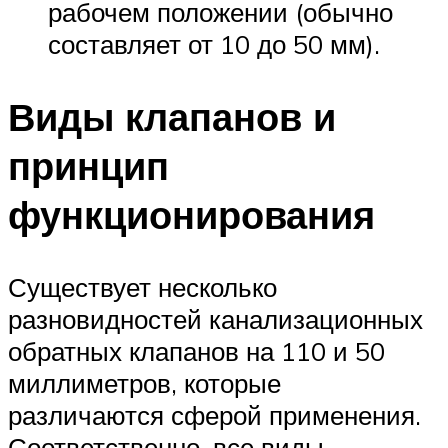
рабочем положении (обычно
составляет от 10 до 50 мм).
Виды клапанов и
принцип
функционирования
Существует несколько
разновидностей канализационных
обратных клапанов на 110 и 50
миллиметров, которые
различаются сферой применения.
Соответственно, все виды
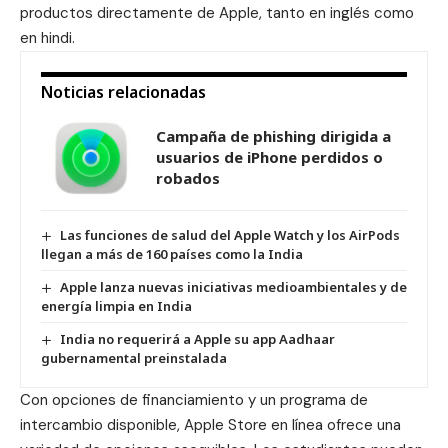
productos directamente de Apple, tanto en inglés como
en hindi.
Noticias relacionadas
Campaña de phishing dirigida a
usuarios de iPhone perdidos o
robados
Las funciones de salud del Apple Watch y los AirPods
llegan a más de 160 países como la India
Apple lanza nuevas iniciativas medioambientales y de
energía limpia en India
India no requerirá a Apple su app Aadhaar
gubernamental preinstalada
Con opciones de financiamiento y un programa de
intercambio disponible, Apple Store en línea ofrece una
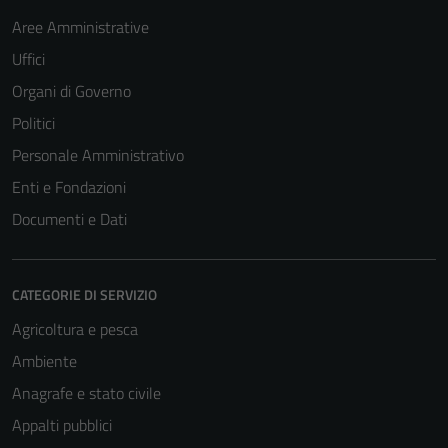
Aree Amministrative
Uffici
Organi di Governo
Politici
Personale Amministrativo
Enti e Fondazioni
Documenti e Dati
CATEGORIE DI SERVIZIO
Agricoltura e pesca
Ambiente
Anagrafe e stato civile
Appalti pubblici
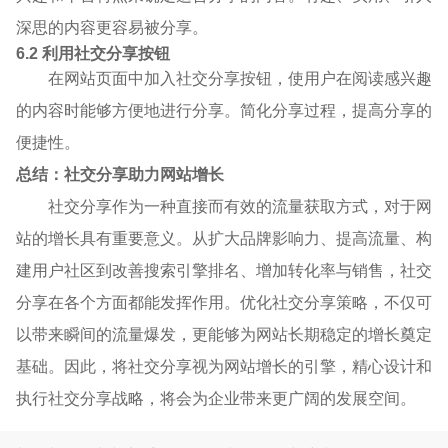
深思的内容更容易被分享。
6.2 利用社交分享按钮
在网站页面中加入社交分享按钮，使用户在阅读感兴趣
的内容时能够方便地进行分享。简化分享过程，提高分享的
便捷性。
总结：社交分享助力网站增长
社交分享作为一种直接而有效的流量获取方式，对于网
站的增长具有重要意义。从扩大品牌影响力、提高流量、构
建用户社区到改善搜索引擎排名、增加转化率与销售，社交
分享在各个方面都能发挥作用。优化社交分享策略，不仅可
以带来瞬间的流量爆发，更能够为网站长期稳定的增长奠定
基础。因此，将社交分享视为网站增长的引擎，精心设计和
执行社交分享战略，将会为企业带来更广阔的发展空间。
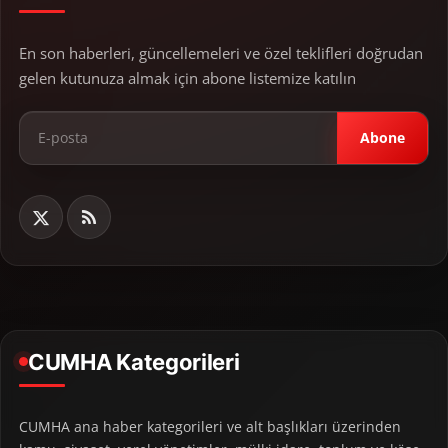
En son haberleri, güncellemeleri ve özel teklifleri doğrudan
gelen kutunuza almak için abone listemize katılın
Abone
CUMHA Kategorileri
CUMHA ana haber kategorileri ve alt başlıkları üzerinden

——

In the listing above, find the line containing "在网站页面中加入社交分享按钮，使用户在阅读感兴趣" and the line containing "执行社交分享战略，将会为企业带来更广阔的发展空间。". Output them and every line between, exactly, and nothing else.

▶ **Result for this task**:
在网站页面中加入社交分享按钮，使用户在阅读感兴趣
的内容时能够方便地进行分享。简化分享过程，提高分享的
便捷性。
总结：社交分享助力网站增长
社交分享作为一种直接而有效的流量获取方式，对于网
站的增长具有重要意义。从扩大品牌影响力、提高流量、构
建用户社区到改善搜索引擎排名、增加转化率与销售，社交
分享在各个方面都能发挥作用。优化社交分享策略，不仅可
以带来瞬间的流量爆发，更能够为网站长期稳定的增长奠定
基础。因此，将社交分享视为网站增长的引擎，精心设计和
执行社交分享战略，将会为企业带来更广阔的发展空间。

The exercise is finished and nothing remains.